駆動方式は従来同様FRで、欧州仕様の搭載エンジン及びグレード体系は、当初2.8 V6(最高出力197ps/最大トルク27.5kgm)搭載の「S280」、3.2L V6(最高出力224ps/最大トルク32.1kgm)搭載の「S320」「S320L」、4.3L V8(最高出力279ps/最大トルク40.8kgm)搭載の「S430」「S430L」、5L V8(最高出力306ps/最大トルク46.9kgm)搭載の「S500」「S500L」、5.8L V12(最高出力367ps/最大トルク54.1kgm)搭載の「S600L」が用意されました。
安全装備が更に充実
トランスミッションは5速MTが廃止され、全車5速トルコン式ATとの組み合わせになりました。一方インテリア面は、インパネのデザインがそれまでの直線基調から曲線基調に変更され、大きくイメージを変えました。又、安全装備面ではSRS8エアバッグシステムやブレーキアシスト&EBD付ABS、横滑り装置「ESP」が全車に標準化されるなど、更に充実したものとなりました。
そして翌1999年に、3.2L直6ディーゼルターボエンジン(最高出力197ps/最大トルク47.9kgm)搭載の「S320CDI」「S320CDI L」及び4L V8ディーゼルターボエンジン(最高出力250ps/最大トルク57.1kgm)搭載の「S400CDI」「S400CDI L」、並びに5.4L V8ガソリンエンジン(最高出力360ps/最大トルク54kgm)搭載のハイパフォーマンスモデル「S55AMG」「S55L AMG」が追加されました。
Sクラス初の4WD車を追加
次いで2001年、6.3L V12ガソリンエンジン(最高出力444ps/最大トルク75.3kgm)搭載の「S63AMG」が追加され、更に2002年にはSクラス初のフルタイム4WDモデル「S430 4MATIC」「S500 4MATIC」が追加されると共に、S55AMG/S55L AMGのエンジンがスーパーチャージャー仕様となり、アウトプットが最高出力500ps/最大トルク71.4kmgに向上しました。

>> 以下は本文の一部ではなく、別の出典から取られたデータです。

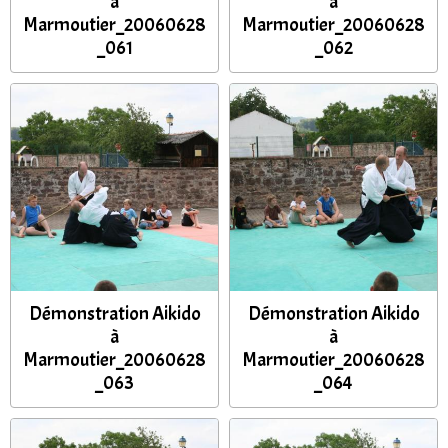
à
à
Marmoutier_20060628
Marmoutier_20060628
_061
_062
Démonstration Aikido
Démonstration Aikido
à
à
Marmoutier_20060628
Marmoutier_20060628
_063
_064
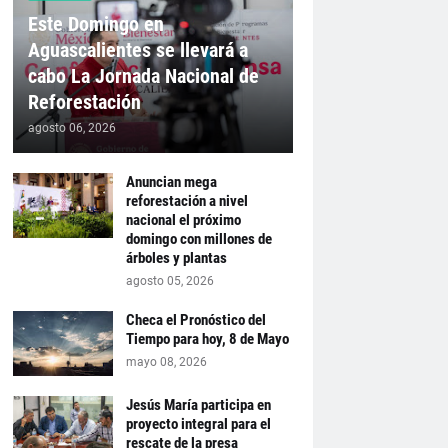
Este Domingo en
Aguascalientes se llevará a
cabo La Jornada Nacional de
Reforestación
agosto 06, 2026
Anuncian mega
reforestación a nivel
nacional el próximo
domingo con millones de
árboles y plantas
agosto 05, 2026
Checa el Pronóstico del
Tiempo para hoy, 8 de Mayo
mayo 08, 2026
Jesús María participa en
proyecto integral para el
rescate de la presa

追って翌2003年には、4WD仕様のエントリーモデルとなる「S350 4MATIC」が追加になりました。そして2005年に6L V12ガソリンツインターボエンジン(最高出力612ps/最大トルク102kgm)を搭載する「S65AMG L」が追加された後、同年9月にフルモデルチェンジが実施され5代目W221型に移行しました。
日本市場における4代目Sクラスは、1998年11月にまずS320/S430/S500/S500Lの導入が開始され、2000年5月にS600Lが追加になりました。次いで2001年4月にS55AMG/A55L AMGが、2002年3月にS63L AMGが、同年11月にS430 4MATICが、2003年10月にS65AMGロングがラインナップに加わりました。そして2005年10月に5代目モデルに切り替えられました。